It’s a huge upgrade for a watchable, if thumpingly generic, crime drama that follows the adventures of a fictional unit of the Criminal Assets Bureau on the frontline of the fight against organised crime in Ireland and abroad. Bilbao enters the fray after Detective Claire Wallace (Nora-Jane Noone) and her team swoop on a dodgy accountant – only for him to blow his brains out in terror. He turns out to have a holiday home in Bilbao, where a local journalist has just been murdered after barking up the wrong tree.
Hidden Assets isn’t original and it isn’t particularly scintillating. But its workmanlike adherence to cop show cliches has an agreeably pulpy quality (it is also that rare RTÉ show that has done well internationally).

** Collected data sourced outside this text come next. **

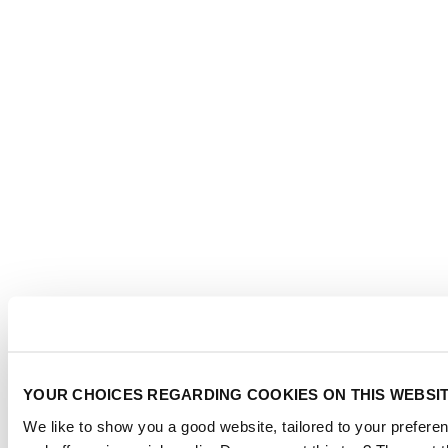
YOUR CHOICES REGARDING COOKIES ON THIS WEBSI
We like to show you a good website, tailored to your preferen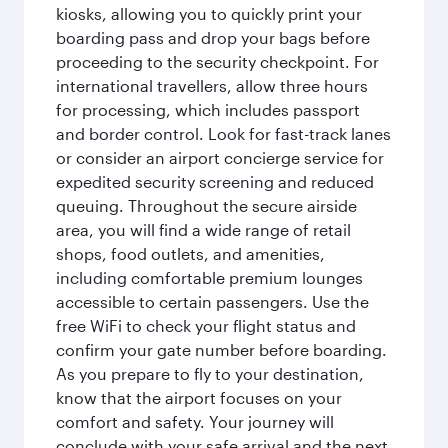
kiosks, allowing you to quickly print your
boarding pass and drop your bags before
proceeding to the security checkpoint. For
international travellers, allow three hours
for processing, which includes passport
and border control. Look for fast-track lanes
or consider an airport concierge service for
expedited security screening and reduced
queuing. Throughout the secure airside
area, you will find a wide range of retail
shops, food outlets, and amenities,
including comfortable premium lounges
accessible to certain passengers. Use the
free WiFi to check your flight status and
confirm your gate number before boarding.
As you prepare to fly to your destination,
know that the airport focuses on your
comfort and safety. Your journey will
conclude with your safe arrival and the next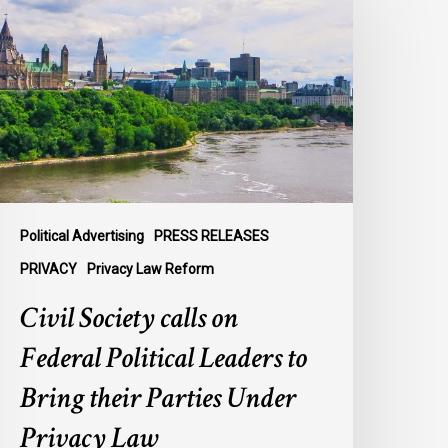
alls
n
ederal
olitical
eaders
o
ring
heir
arties
Political Advertising
PRESS RELEASES
nder
PRIVACY
Privacy Law Reform
rivacy
Civil Society calls on
aw
Federal Political Leaders to
Bring their Parties Under
Privacy Law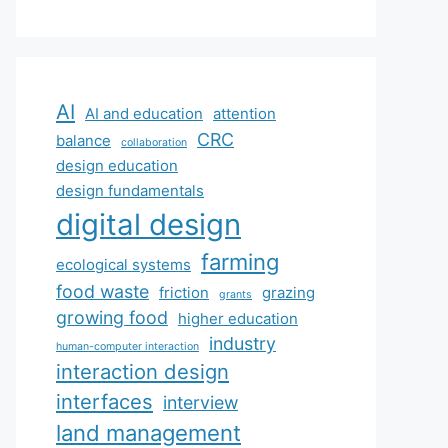
AI
AI and education
attention
CRC
balance
collaboration
design education
design fundamentals
digital design
farming
ecological systems
food waste
friction
grazing
grants
growing food
higher education
industry
human-computer interaction
interaction design
interfaces
interview
land management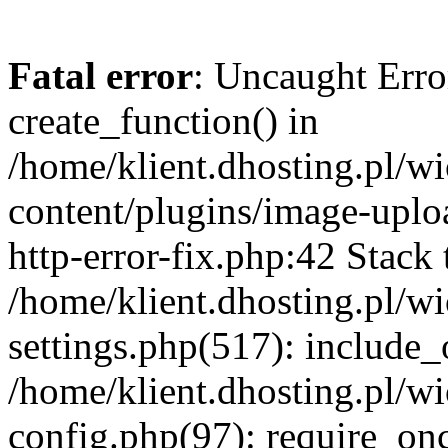
Fatal error
: Uncaught Erro
create_function() in
/home/klient.dhosting.pl/
content/plugins/image-uplo
http-error-fix.php:42 Stack 
/home/klient.dhosting.pl/
settings.php(517): include_
/home/klient.dhosting.pl/
config.php(97): require_once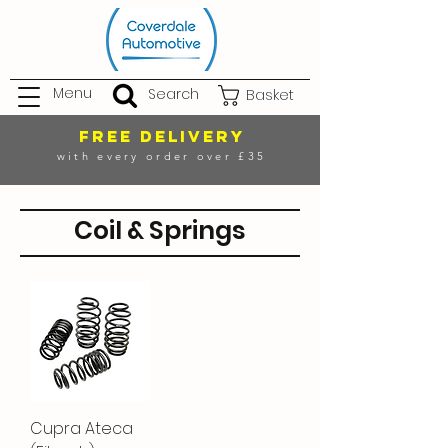
Menu
Search
Basket
FREE DELIVERY
with every order over £35
Coil & Springs
Cupra Ateca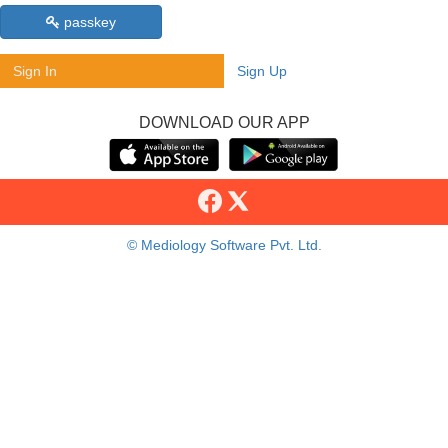
passkey
Sign In
Sign Up
DOWNLOAD OUR APP
© Mediology Software Pvt. Ltd.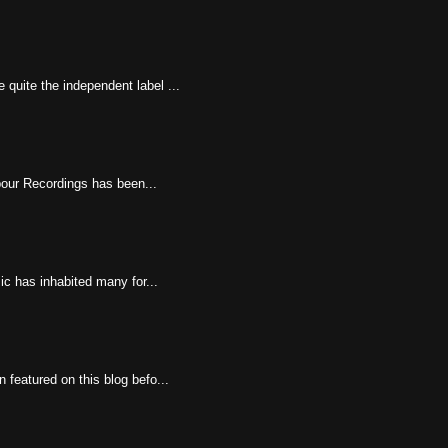
 quite the independent label ...
rbour Recordings has been...
ic has inhabited many for...
featured on this blog befo...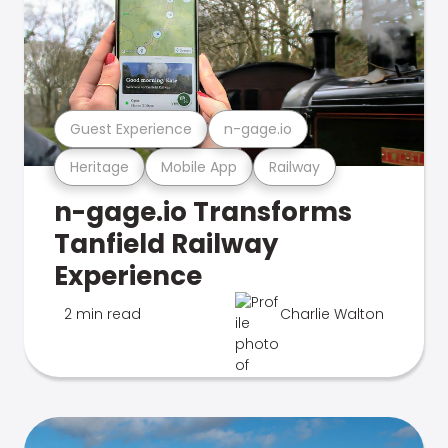
Guest Experience
n-gage.io
Heritage
Mobile App
Railway
n-gage.io Transforms
Tanfield Railway
Experience
2 min read
Charlie Walton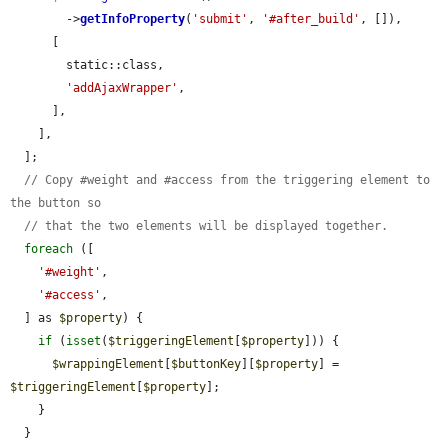
        ->
getInfoProperty
(
'submit'
, 
'#after_build'
, []),

      [

        static::class,

'addAjaxWrapper'
,

      ],

    ],

  ];

// Copy #weight and #access from the triggering element to 
the button so
// that the two elements will be displayed together.
foreach
 ([

'#weight'
,

'#access'
,

  ] as 
$property
) {

if
 (
isset
(
$triggeringElement
[
$property
])) {

$wrappingElement
[
$buttonKey
][
$property
] = 
$triggeringElement
[
$property
];

    }

  }
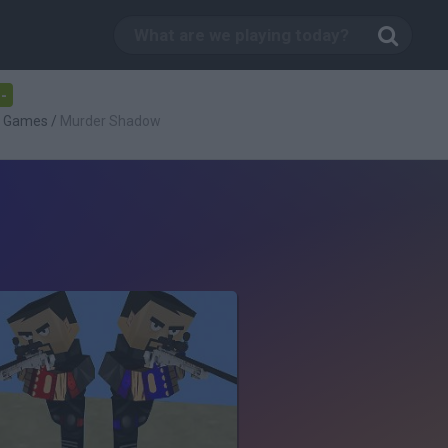
-
g Games
/
Murder Shadow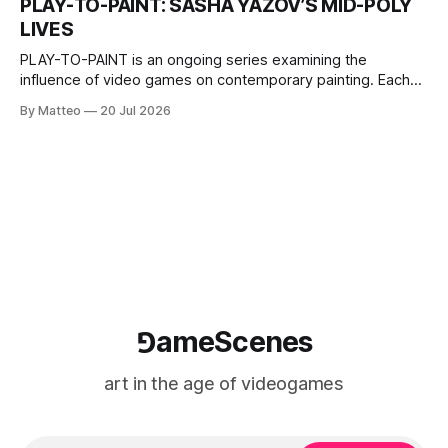
PLAY-TO-PAINT: SASHA YAZOV’S MID-POLY
The match itself is programmed to continue indefinitely.
LIVES
This recording concludes when one player
PLAY-TO-PAINT is an ongoing series examining the
influence of video games on contemporary painting. Each
article considers how artists translate game imagery, virtual
By Matteo
20 Jul 2026
camera systems, player-made content, and the temporal
logic of play into material form, treating the canvas as a site
where digital experience is edited
⅁ameScenes
art in the age of videogames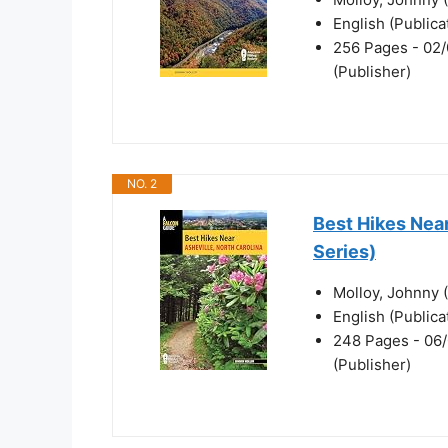
English (Public
256 Pages - 02/
(Publisher)
NO. 2
Best Hikes Near
Series)
Molloy, Johnny 
English (Public
248 Pages - 06/
(Publisher)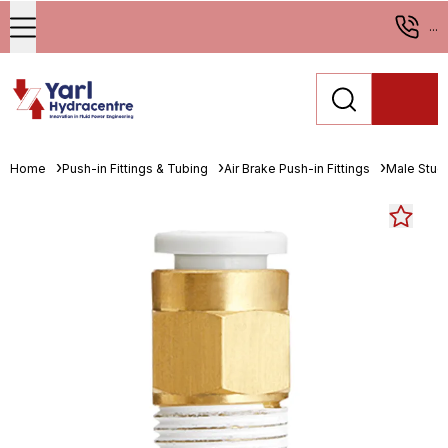
...
Home
Push-in Fittings & Tubing
Air Brake Push-in Fittings
Male Stud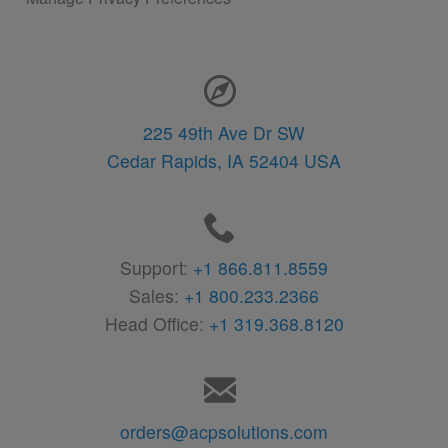
Contact Information
225 49th Ave Dr SW
Cedar Rapids,
IA
52404
USA
Support:
+1 866.811.8559
Sales:
+1 800.233.2366
Head Office:
+1 319.368.8120
orders@acpsolutions.com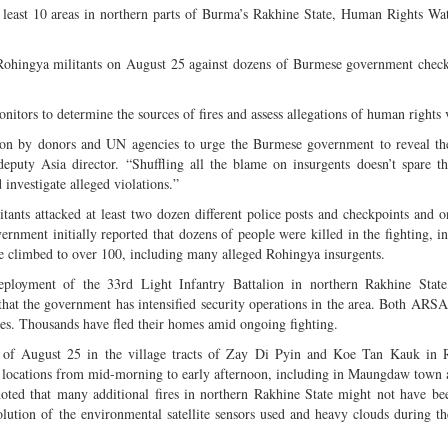
 at least 10 areas in northern parts of Burma’s Rakhine State, Human Rights 
c Rohingya militants on August 25 against dozens of Burmese government chec
ors to determine the sources of fires and assess allegations of human rights v
tion by donors and UN agencies to urge the Burmese government to reveal th
deputy Asia director. “Shuffling all the blame on insurgents doesn’t spare 
 investigate alleged violations.”
s attacked at least two dozen different police posts and checkpoints and o
rnment initially reported that dozens of people were killed in the fighting, i
nce climbed to over 100, including many alleged Rohingya insurgents.
eployment of the 33rd Light Infantry Battalion in northern Rakhine State
at the government has intensified security operations in the area. Both ARSA
es. Thousands have fled their homes amid ongoing fighting.
rnoon of August 25 in the village tracts of Zay Di Pyin and Koe Tan Kauk in
ght locations from mid-morning to early afternoon, including in Maungdaw town 
ed that many additional fires in northern Rakhine State might not have be
solution of the environmental satellite sensors used and heavy clouds during 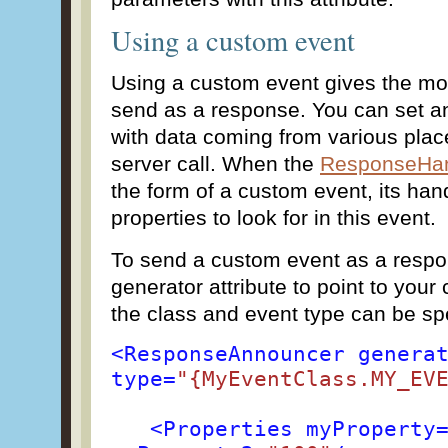
Using a custom event
Using a custom event gives the mo
send as a response. You can set an
with data coming from various place
server call. When the
ResponseHan
the form of a custom event, its han
properties to look for in this event.
To send a custom event as a respo
generator attribute to point to you
the class and event type can be spe
<ResponseAnnouncer genera
type=
"{MyEventClass.MY_EV
<Properties myProperty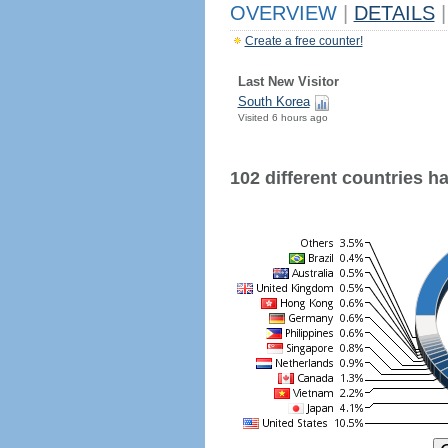
OVERVIEW
|
DETAILS
|
Create a free counter!
Last New Visitor
South Korea
Visited 6 hours ago
102 different countries hav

Less hysterical than the likes of Love Hate and Kin, it delivers what feels like a vaguely realistic picture of modern police work – where drilling into the bookkeeping practices of drug dealers is more useful than cornering them in a shoot-out. There is also an enjoyable cameo from The Stunning’s Steve Wall as a senior Garda, who walks around shouting his head off. Wall, who has a surprisingly high-profile career as an actor, hasn’t had this much fun since he played Christopher Walken’s bodyguard in the second Dune movie.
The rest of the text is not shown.